AFTER more than two years of desperately trying to save Athens, German and other European finance ministries are becoming more vocal in their declarations that Europe's 17-nation currency bloc is big enough to ride out a potential Greek bankruptcy.
As dazed Athenians continued to clear up the rubble from Sunday's protests, in which dozens of downtown buildings were torched, and the Greek parliament agreed to another round of budget cuts, the German Finance Minister, Wolfgang Schaeuble, became the latest to suggest that Greece be cast adrift, arguing that the euro zone was ''better prepared than two years ago'' to deal with a Greek default.
German hesitancy on a proposed $160 billion lifeline for Greece was underscored by the cancellation of what had been perceived as a critical meeting of euro zone finance ministry officials, scheduled for Tuesday. The meeting was to consider the latest iteration of the Greek response to terms demanded by Europe if it was to help Athens meet a $17.8 billion bond repayment next month.
Mr Schaeuble was echoing a blunt warning from last week, when the Luxembourg Finance Minister, Luc Frieden, suggested to a Washington conference that markets may have already factored in the prospect of a Greek collapse: "If [the Greeks] don't do this, they exclude themselves from the euro zone and the impact on the other countries now would be less important than maybe a year ago."
Some analysts see a test of that argument becoming more inevitable. "The risk of a disorderly default has risen," Thomas Costerg, a London-based economist at Standard Chartered Bank told Bloomberg.
"The timetable is already over-stretched and gives no room for manoeuvre or additional delay.
"The question remains whether we have reached the point of no return for Greece.

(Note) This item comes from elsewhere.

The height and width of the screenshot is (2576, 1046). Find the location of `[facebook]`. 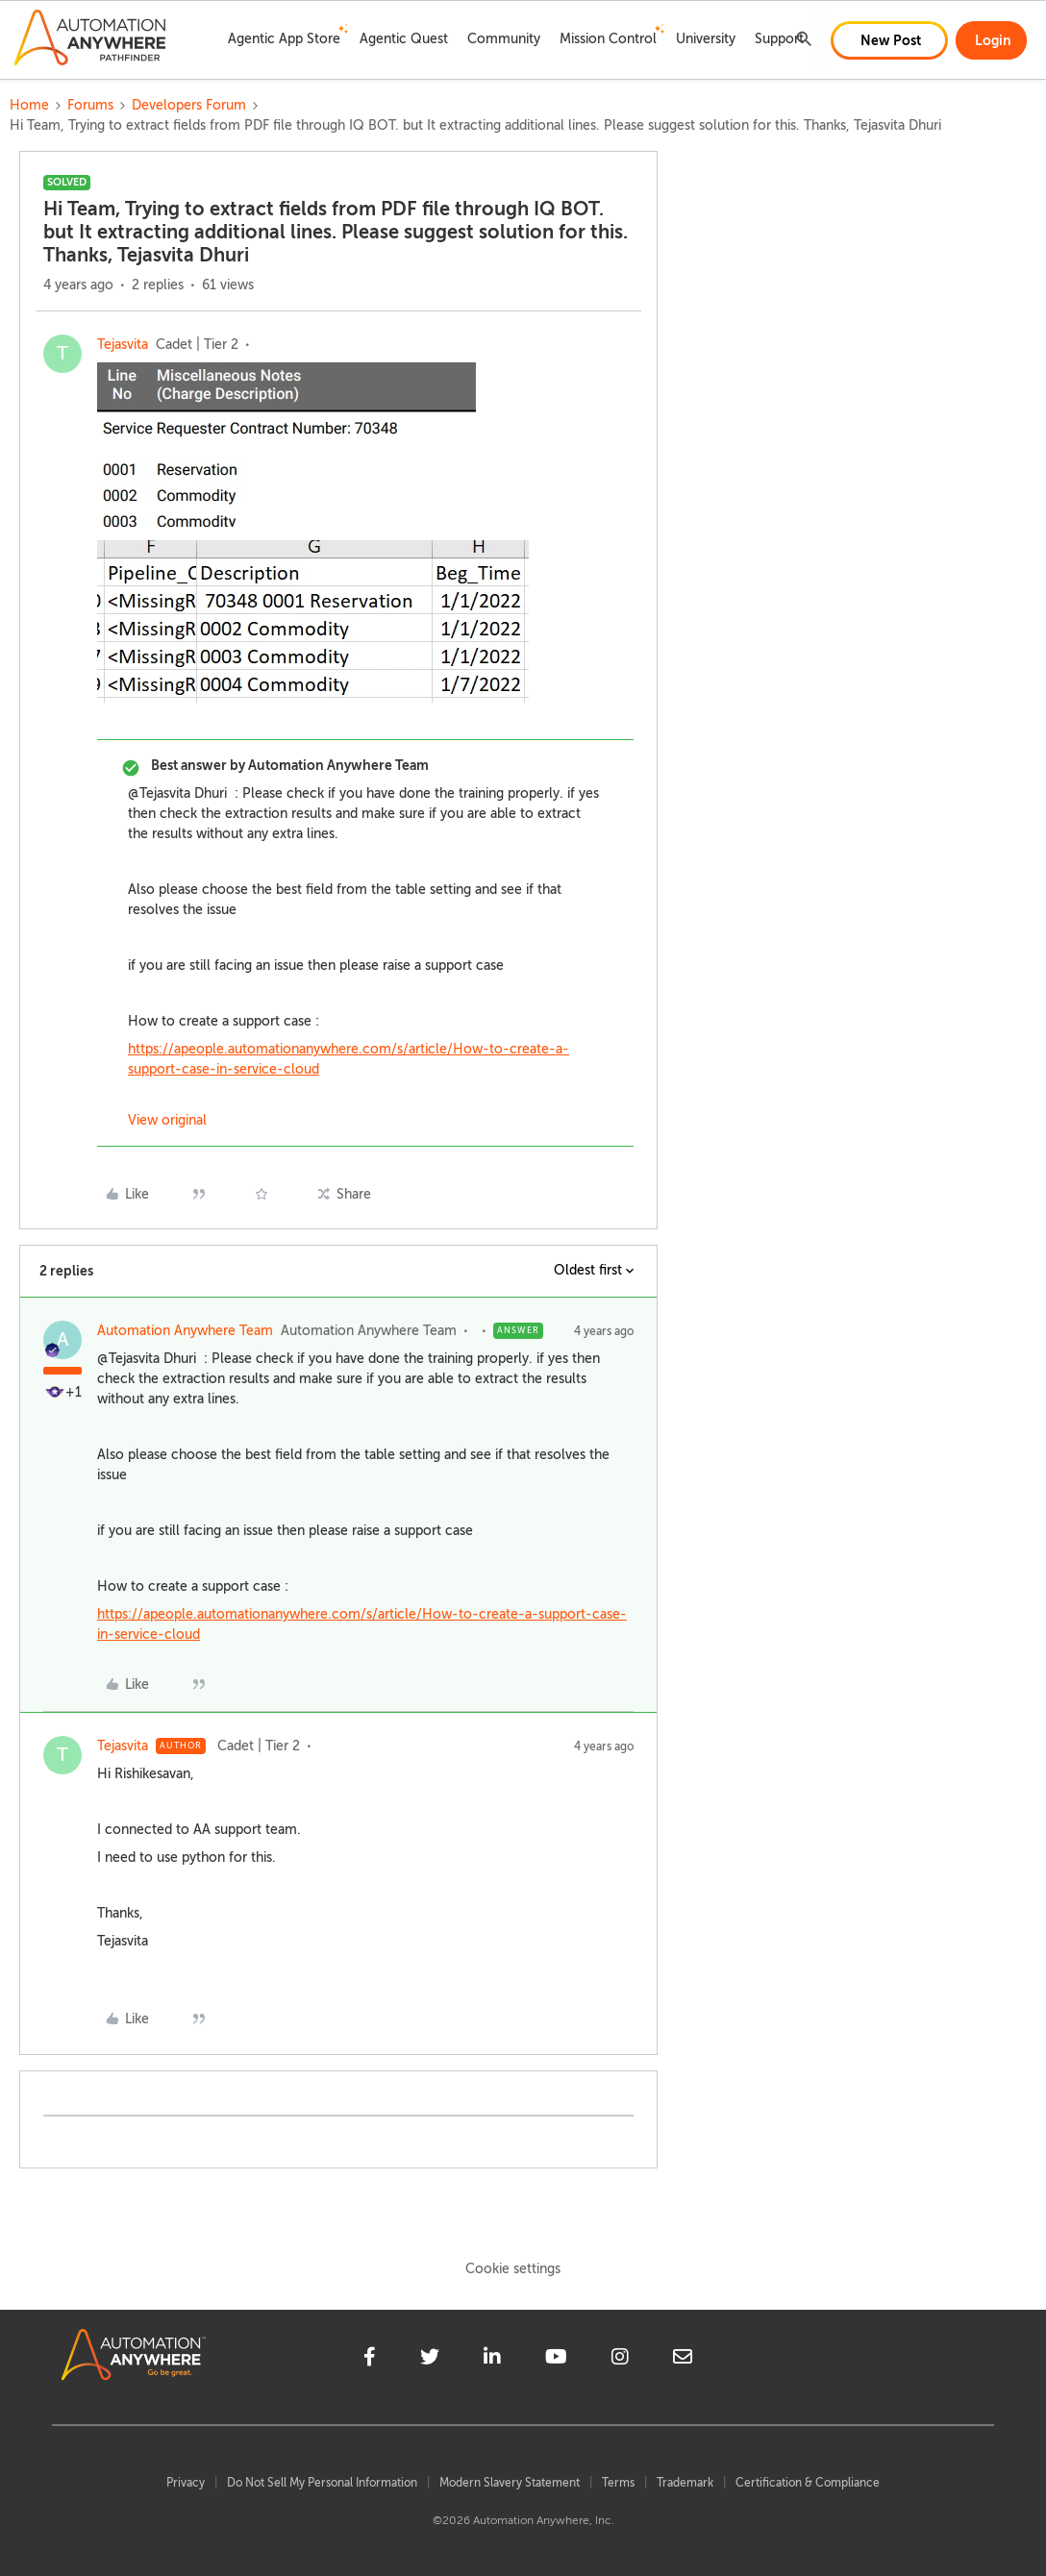 [facebook] is located at coordinates (369, 2359).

I don't think it's the case yet, but we're dangerously close to it,''
Amid rising doubts, most strongly held in Berlin, Amsterdam and Helsinki, on the extent to which Greece can be trusted to meet new obligations, the European Commission's most senior economics official, Olli Rehn, warned of ''devastating consequences'' if Greece defaulted.

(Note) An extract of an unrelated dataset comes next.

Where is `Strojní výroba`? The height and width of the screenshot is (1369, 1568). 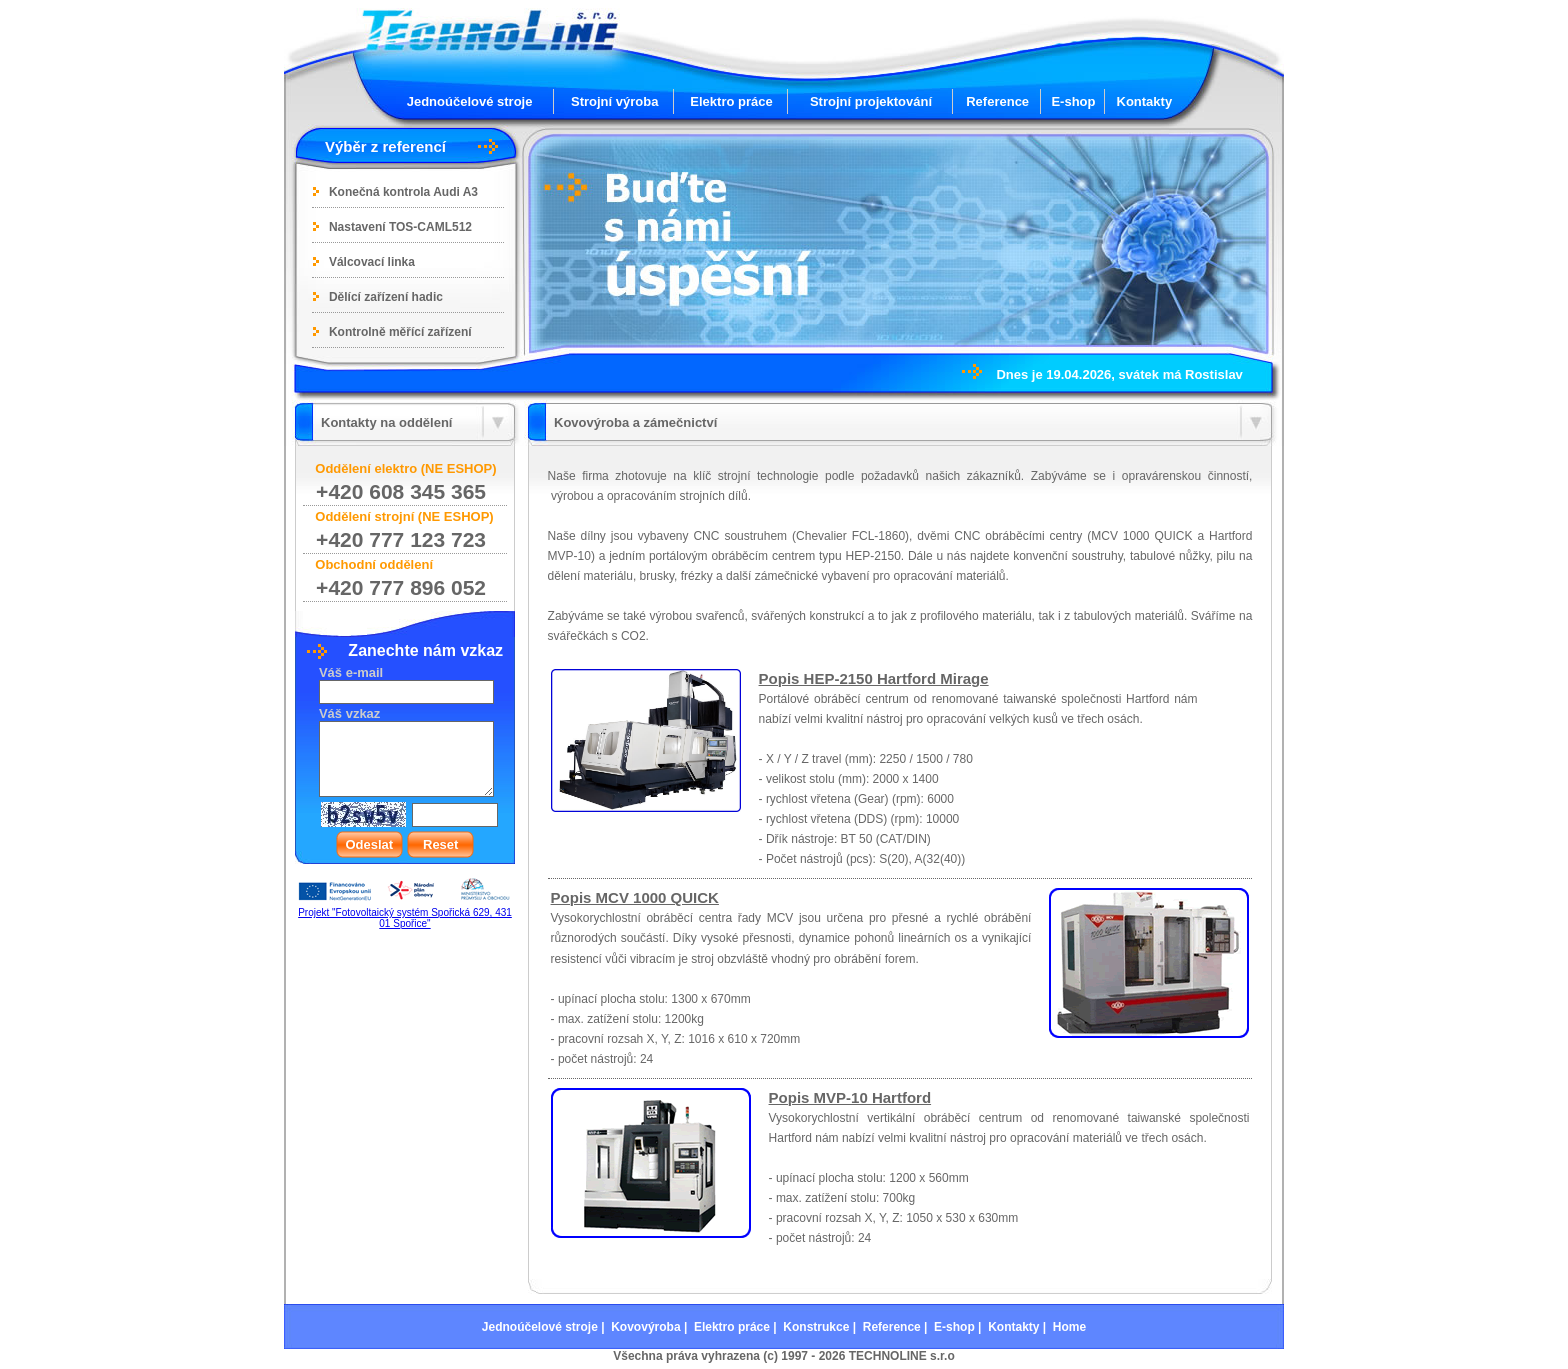 Strojní výroba is located at coordinates (614, 101).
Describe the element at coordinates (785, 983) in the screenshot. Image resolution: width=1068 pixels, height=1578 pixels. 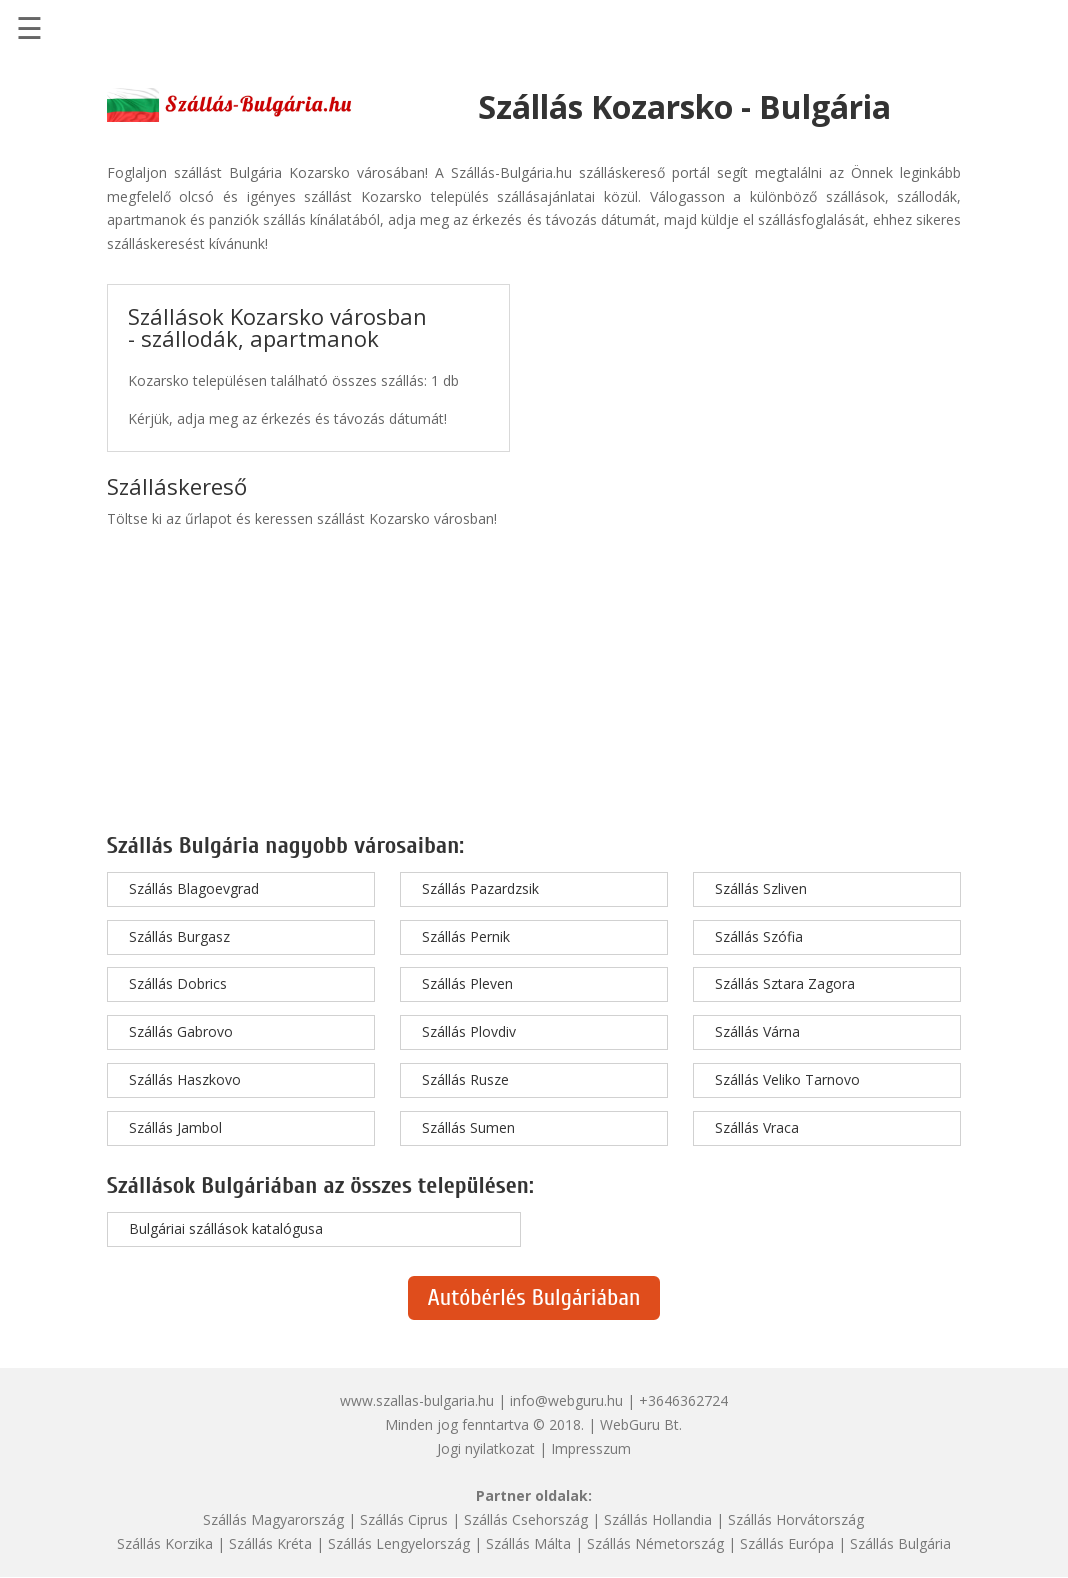 I see `Szállás Sztara Zagora` at that location.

Tuesday's meeting of finance ministry officers was to consider the detail of a Greek response to European demands that it find another $400 million in budget cuts, but the Luxembourg Prime Minister, Jean-Claude Juncker, who heads Euro Group, blamed the cancellation on Greece's failure to lock-in the support of the next Greek government - which will emerge from elections in April.
The latest razor gang proposals in Athens - a $4 billion package of pay, pension and job cuts - were steered through the parliament as the city was ablaze on Sunday, but Mr Juncker said he had not received written commitments from the leaders of the individual political parties.
"Until we have it all definitively on paper, with really solid guarantees from Greece as well, and legislation, we can't make any decisions," said Jan Kees de Jager, the Dutch Finance Minister, The Financial Times reported.
The European insistence on iron-clad commitments stems from a refusal to sign by the Greek conservative leader Antonis Samaras, most likely to be the next prime minister, who doubts that a country so deep in recession could cope with the impact of the cuts.
Mr Samaras told parliament on Sunday that he would vote for the cuts only to prevent Greece from ''leaping into the abyss'' in the wake of two years of ''wrong'' policies - but Europe wants him to sign on the dotted line.